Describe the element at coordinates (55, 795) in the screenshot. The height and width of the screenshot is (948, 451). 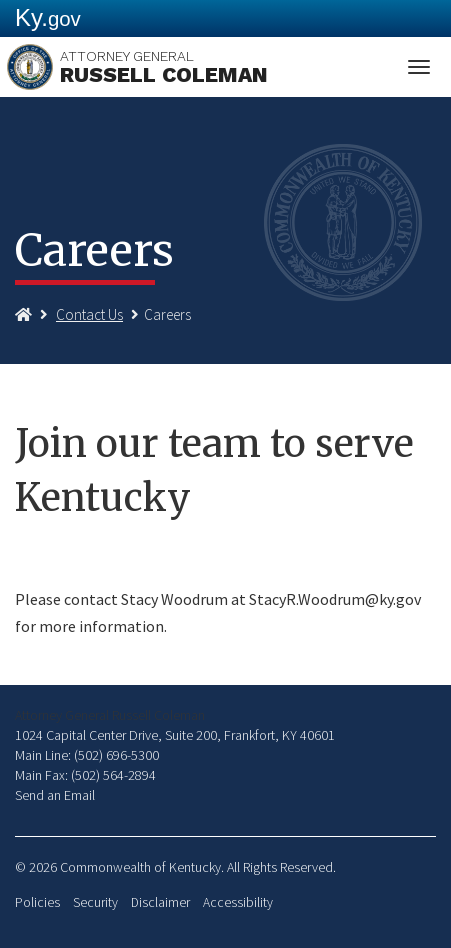
I see `Send an Email` at that location.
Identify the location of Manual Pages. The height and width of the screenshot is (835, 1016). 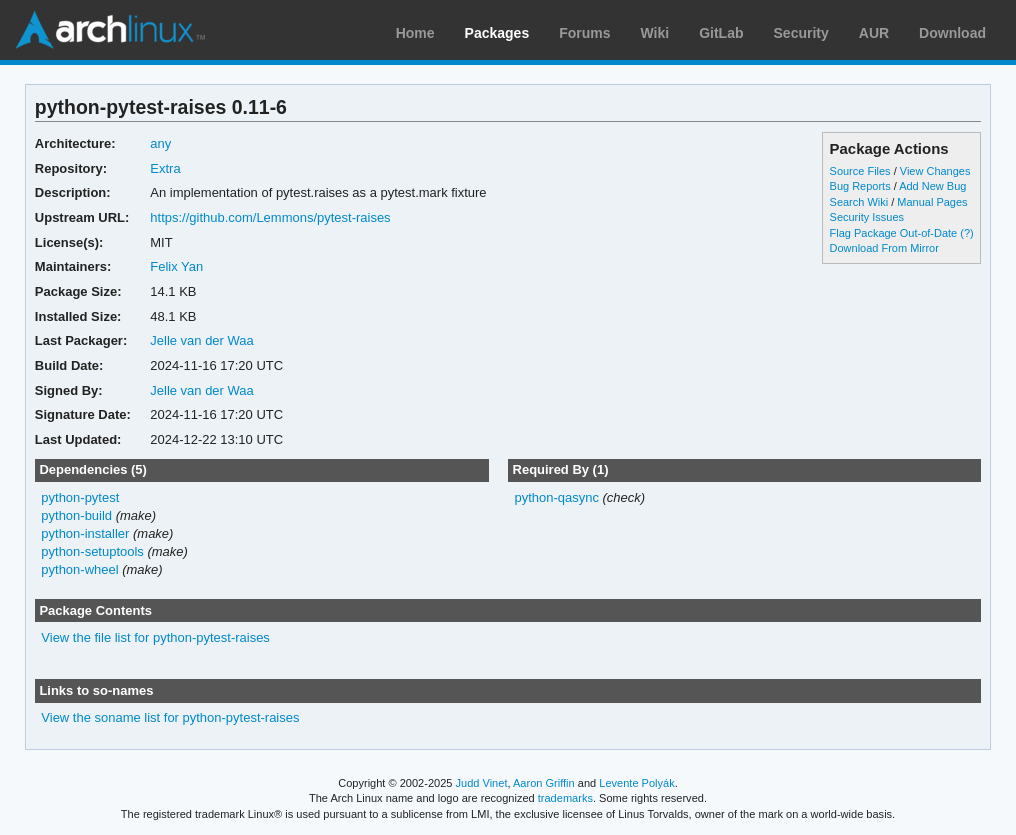
(932, 202).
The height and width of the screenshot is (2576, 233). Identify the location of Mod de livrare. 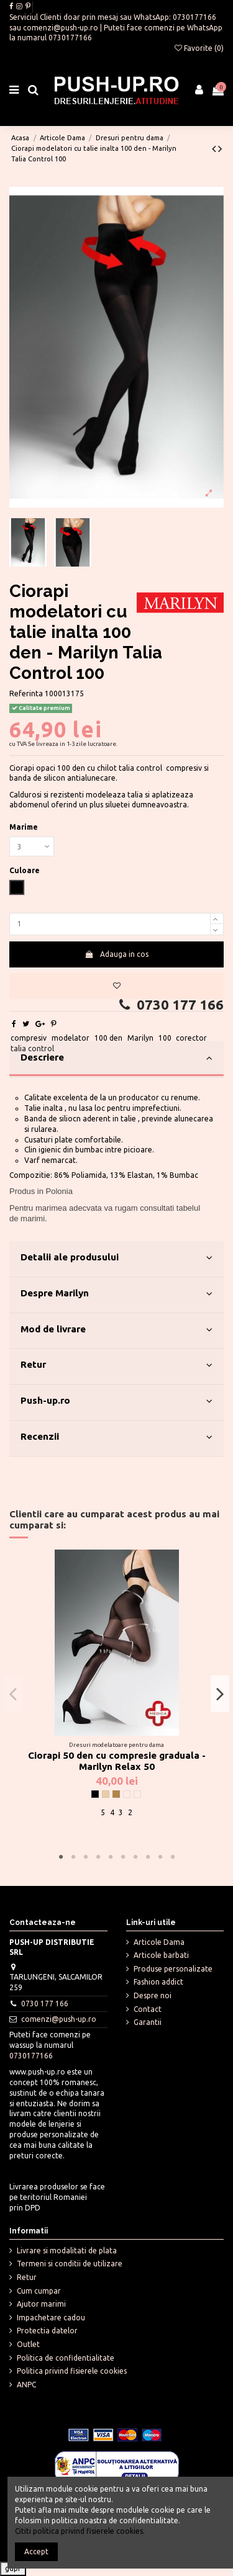
(116, 1329).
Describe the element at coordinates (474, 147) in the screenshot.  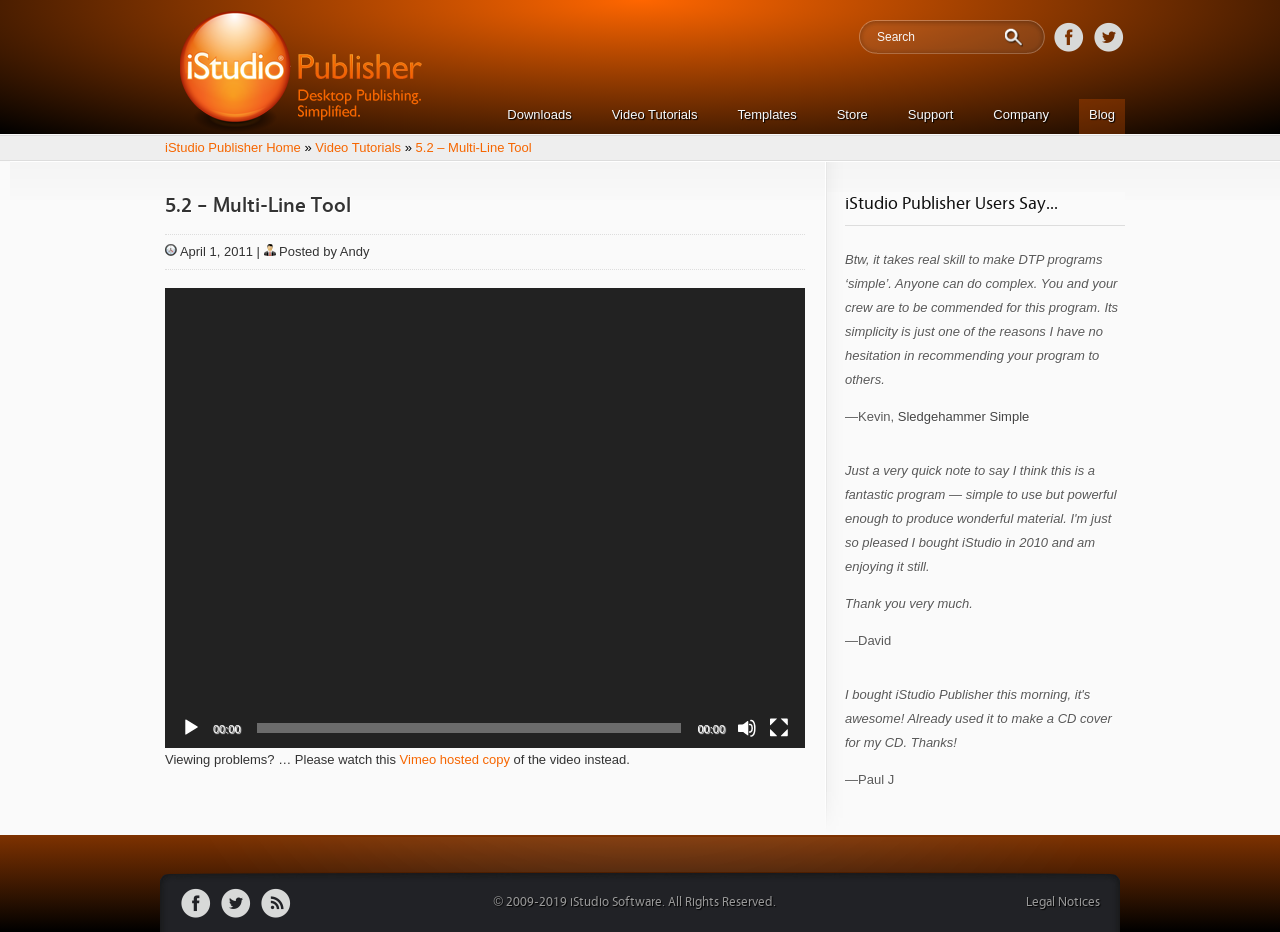
I see `5.2 – Multi-Line Tool` at that location.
┄┄┄┄┄┄
What you are asked to do:
Beginning at the line with "Identify the location of Manual", reproduce word for word each line through the last line of the records. Include both ends but no pictures.

Response to this exercise:
Identify the location of Manual Pages. The height and width of the screenshot is (835, 1016). 
(932, 202).
The height and width of the screenshot is (2576, 233). Identify the location of Mod de livrare. 
(116, 1329).
Describe the element at coordinates (474, 147) in the screenshot.  
I see `5.2 – Multi-Line Tool` at that location.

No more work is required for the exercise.